A review by mcomer
The Memory Police, by Yōko Ogawa

5.0

This novel is a journey into a quietly horrifying dystopia. The book very much has its own pace and atmosphere - there is a plot, but all action, even very dramatic parts, and especially the emotions, are muffled and subdued. It's as if it's a product of the novel's setting, a place where people lose their memories of certain things on a government-appointed schedule - what would novels, let alone life, be like without a store of memories to draw on and color what happens next? As objects are 'disappeared' and lose their place in memory, the people are obliged to destroy those objects, meaning that there is no material vestige where anyone could attach any fragment of memory. (As a heritage studies researcher, this called to mind the never-ending debate over the meanings we attach to heritage objects/sites as opposed to any 'inherent' meaning an object might hold.) But it's not that simple: some people, apparently due to some genetic difference, cannot simply forget when ordered to forget.
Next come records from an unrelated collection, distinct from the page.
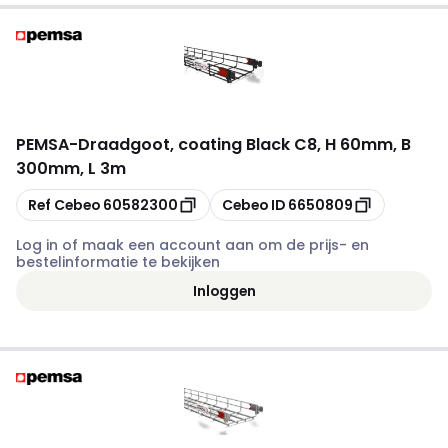
PEMSA
-
Draadgoot, coating Black C8, H 60mm, B
300mm, L 3m
Kopiëren
Kopiëren
Ref Cebeo
60582300
Cebeo ID
6650809
Log in of maak een account aan om de prijs- en
bestelinformatie te bekijken
Inloggen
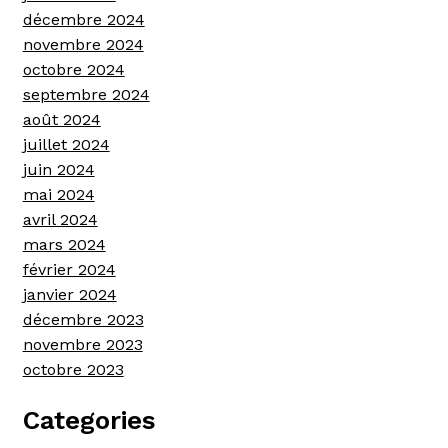
décembre 2024
novembre 2024
octobre 2024
septembre 2024
août 2024
juillet 2024
juin 2024
mai 2024
avril 2024
mars 2024
février 2024
janvier 2024
décembre 2023
novembre 2023
octobre 2023
Categories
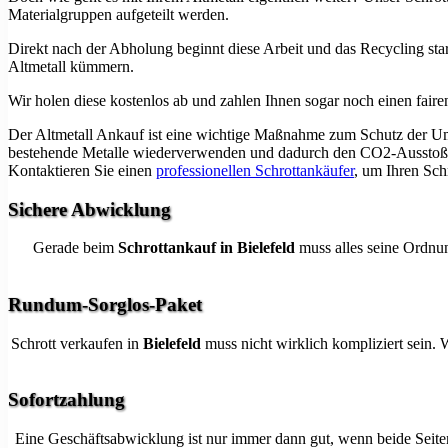
Materialgruppen aufgeteilt werden.
Direkt nach der Abholung beginnt diese Arbeit und das Recycling start
Altmetall kümmern.
Wir holen diese kostenlos ab und zahlen Ihnen sogar noch einen fairen 
Der Altmetall Ankauf ist eine wichtige Maßnahme zum Schutz der Umw
bestehende Metalle wiederverwenden und dadurch den CO2-Ausstoß ver
Kontaktieren Sie einen
professionellen Schrottankäufer
, um Ihren Sch
Sichere Abwicklung
Gerade beim
Schrottankauf in Bielefeld
muss alles seine Ordnun
Rundum-Sorglos-Paket
Schrott verkaufen in
Bielefeld
muss nicht wirklich kompliziert sein. 
Sofortzahlung
Eine Geschäftsabwicklung ist nur immer dann gut, wenn beide Seiten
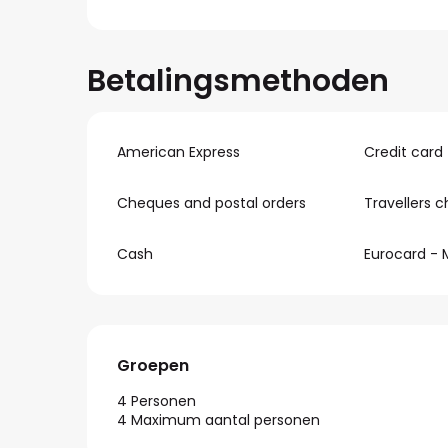
Betalingsmethoden
American Express
Credit card
Cheques and postal orders
Travellers 
Cash
Eurocard - 
Groepen
Groepen
4 Personen
4 Maximum aantal personen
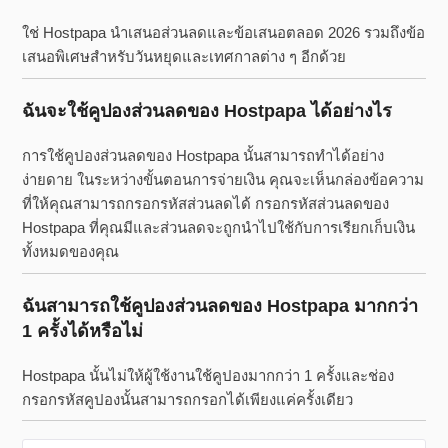
ใช่ Hostpapa นำเสนอส่วนลดและข้อเสนอตลอด 2026 รวมถึงข้อ
เสนอพิเศษสำหรับวันหยุดและเทศกาลต่าง ๆ อีกด้วย
ฉันจะใช้คูปองส่วนลดของ Hostpapa ได้อย่างไร
การใช้คูปองส่วนลดของ Hostpapa นั้นสามารถทำได้อย่าง
ง่ายดาย ในระหว่างขั้นตอนการจ่ายเงิน คุณจะเห็นกล่องข้อความ
ที่ให้คุณสามารถกรอกรหัสส่วนลดได้ กรอกรหัสส่วนลดของ
Hostpapa ที่คุณมีและส่วนลดจะถูกนำไปใช้กับการเรียกเก็บเงิน
ทั้งหมดของคุณ
ฉันสามารถใช้คูปองส่วนลดของ Hostpapa มากกว่า
1 ครั้งได้หรือไม่
Hostpapa นั้นไม่ให้ผู้ใช้งานใช้คูปองมากกว่า 1 ครั้งและช่อง
กรอกรหัสคูปองนั้นสามารถกรอกได้เพียงแค่ครั้งเดียว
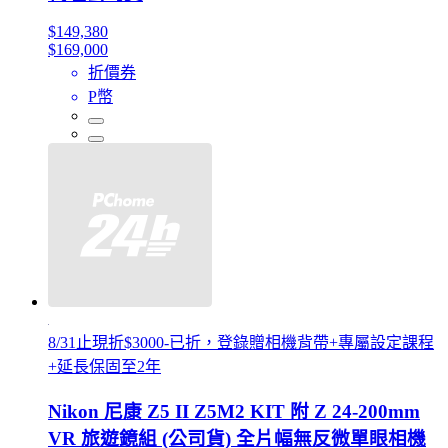
$149,380
$169,000
折價券
P幣
8/31止現折$3000-已折，登錄贈相機背帶+專屬設定課程
+延長保固至2年
Nikon 尼康 Z5 II Z5M2 KIT 附 Z 24-200mm
VR 旅遊鏡組 (公司貨) 全片幅無反微單眼相機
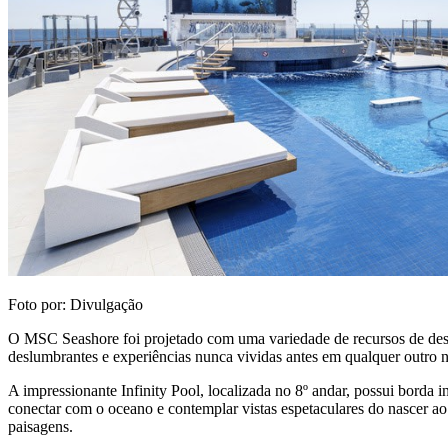
Foto por: Divulgação
O MSC Seashore foi projetado com uma variedade de recursos de desi
deslumbrantes e experiências nunca vividas antes em qualquer outro n
A impressionante Infinity Pool, localizada no 8º andar, possui borda i
conectar com o oceano e contemplar vistas espetaculares do nascer ao
paisagens.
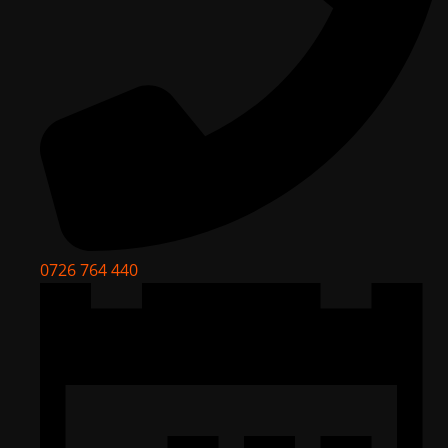
0726 764 440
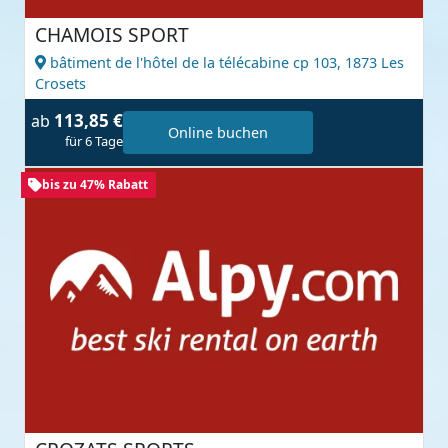
CHAMOIS SPORT
bâtiment de l'hôtel de la télécabine cp 103,
1873 Les
Crosets
113,85 €
ab
Online buchen
für 6 Tage
bis zu 47% Rabatt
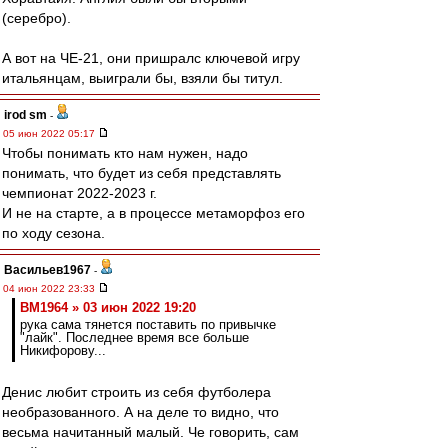
(серебро).
А вот на ЧЕ-21, они пришралс ключевой игру
итальянцам, выиграли бы, взяли бы титул.
irod sm
-
05 июн 2022 05:17
Чтобы понимать кто нам нужен, надо
понимать, что будет из себя представлять
чемпионат 2022-2023 г.
И не на старте, а в процессе метаморфоз его
по ходу сезона.
Васильев1967
-
04 июн 2022 23:33
BM1964 » 03 июн 2022 19:20
рука сама тянется поставить по привычке
"лайк". Последнее время все больше
Никифорову...
Денис любит строить из себя футболера
необразованного. А на деле то видно, что
весьма начитанный малый. Че говорить, сам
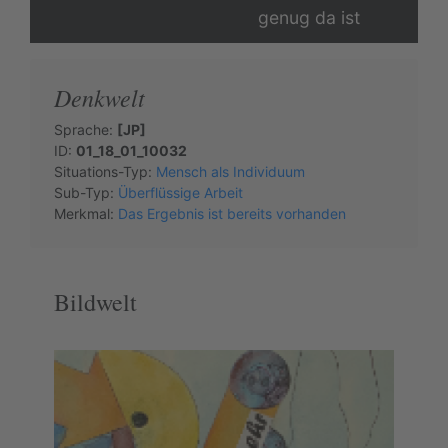
genug da ist
Denkwelt
Sprache:
[JP]
ID:
01_18_01_10032
Situations-Typ:
Mensch als Individuum
Sub-Typ:
Überflüssige Arbeit
Merkmal:
Das Ergebnis ist bereits vorhanden
Bildwelt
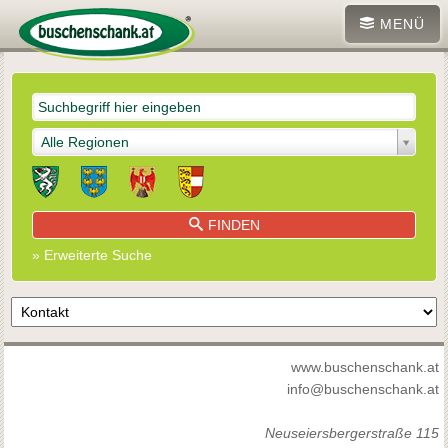
MENÜ
Alle Regionen
FINDEN
» Erweiterte Suche
www.buschenschank.at
info@buschenschank.at
Neuseiersbergerstraße 115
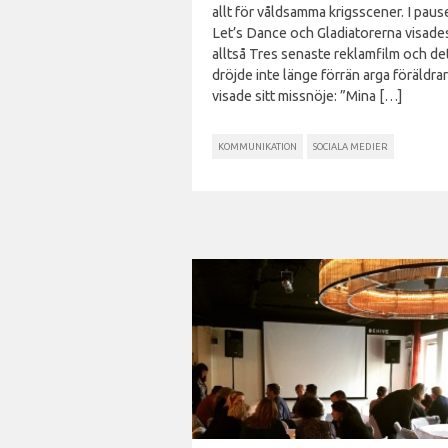
allt för våldsamma krigsscener. I pause
Let’s Dance och Gladiatorerna visade
alltså Tres senaste reklamfilm och de
dröjde inte länge förrän arga föräldrar
visade sitt missnöje: ”Mina […]
KOMMUNIKATION
SOCIALA MEDIER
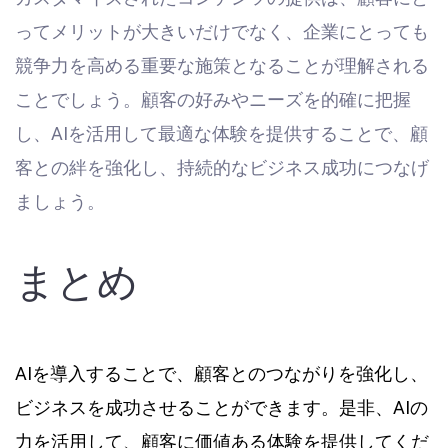
ってメリットが大きいだけでなく、企業にとっても
競争力を高める重要な施策となることが理解される
ことでしょう。顧客の好みやニーズを的確に把握
し、AIを活用して最適な体験を提供することで、顧
客との絆を強化し、持続的なビジネス成功につなげ
ましょう。
まとめ
AIを導入することで、顧客とのつながりを強化し、
ビジネスを成功させることができます。是非、AIの
力を活用して、顧客に価値ある体験を提供してくだ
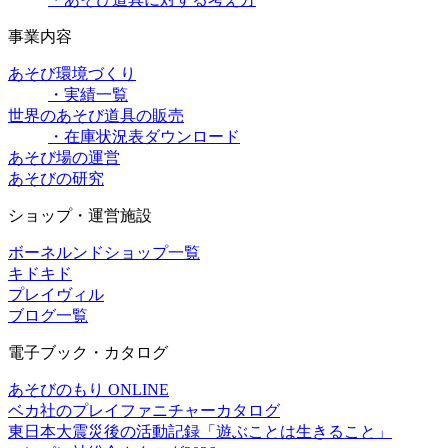
事業内容
あそび環境づくり
・実績一覧
世界のあそび道具の販売
・在庫状況表ダウンロード
あそび場の運営
あそびの研究
ショップ・運営施設
ボーネルンドショップ一覧
キドキド
プレイヴィル
ブログ一覧
電子ブック・カタログ
あそびのもり ONLINE
ベカ社のプレイファニチャーカタログ
東日本大震災後の活動記録「遊ぶことは生きること」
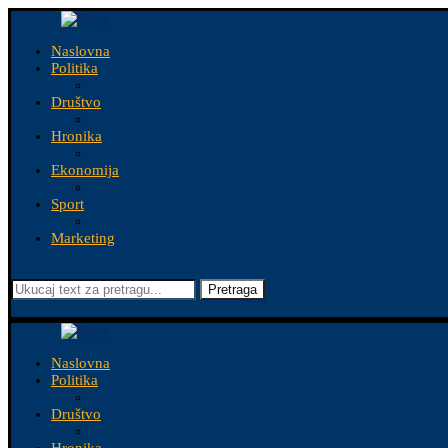
Naslovna
Politika
Društvo
Hronika
Ekonomija
Sport
Marketing
Pretraga
Naslovna
Politika
Društvo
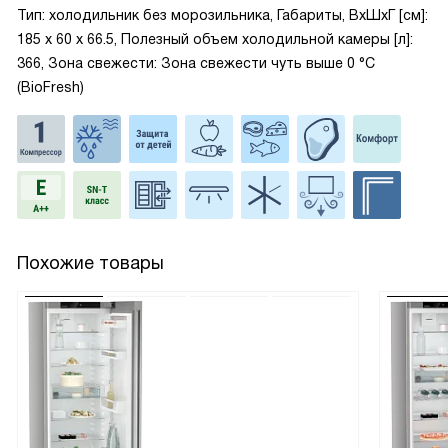
Тип: холодильник без морозильника, Габариты, ВxШxГ [см]:
185 х 60 х 66.5, Полезный объем холодильной камеры [л]:
366, Зона свежести: Зона свежести чуть выше 0 °С
(BioFresh)
Похожие товары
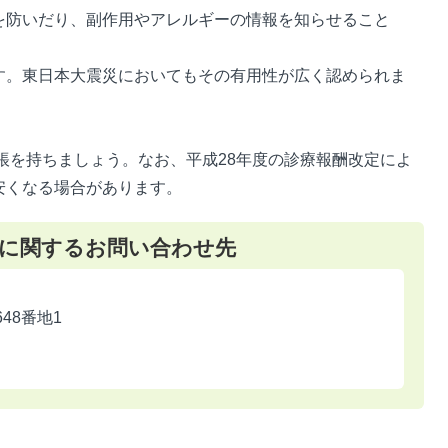
を防いだり、副作用やアレルギーの情報を知らせること
す。東日本大震災においてもその有用性が広く認められま
帳を持ちましょう。なお、平成28年度の診療報酬改定によ
安くなる場合があります。
に関するお問い合わせ先
648番地1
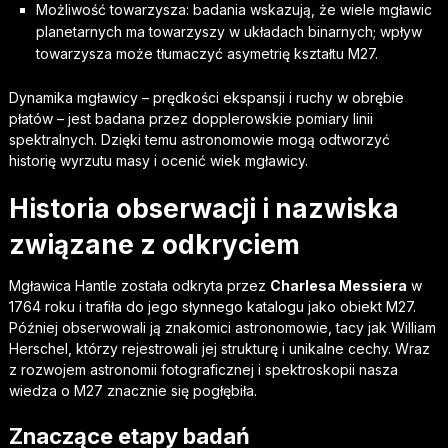
Możliwość towarzysza: badania wskazują, że wiele mgławic
planetarnych ma towarzyszy w układach binarnych; wpływ
towarzysza może tłumaczyć asymetrię kształtu M27.
Dynamika mgławicy – prędkości ekspansji i ruchy w obrębie
płatów – jest badana przez dopplerowskie pomiary linii
spektralnych. Dzięki temu astronomowie mogą odtworzyć
historię wyrzutu masy i ocenić wiek mgławicy.
Historia obserwacji i nazwiska
związane z odkryciem
Mgławica Hantle została odkryta przez
Charlesa Messiera
w
1764 roku i trafiła do jego słynnego katalogu jako obiekt M27.
Później obserwowali ją znakomici astronomowie, tacy jak William
Herschel, którzy rejestrowali jej strukturę i unikalne cechy. Wraz
z rozwojem astronomii fotograficznej i spektroskopii nasza
wiedza o M27 znacznie się pogłębiła.
Znaczące etapy badań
The Memory Police are committed to tracking down and disappearing these people who can remember, which gives the novel's plot its dramatic tension and also its strong parallels to real-life totalitarian regimes. I found the novel's depiction of populations alternately complying with the Memory Police's orders, acting as bystanders to human rights abuses, resisting, and suffering the consequences of resisting to be highly realistic and accurate - which is partially why the book is so grim. But this is not as simple as a story of resisters either defeating an authoritarian government or dying bravely in the attempt. Instead, the novel and its ending call into question the meaning and function of memory and, by extension, life itself. I can recommend for an existentially thought-provoking, if gloomy, meditation.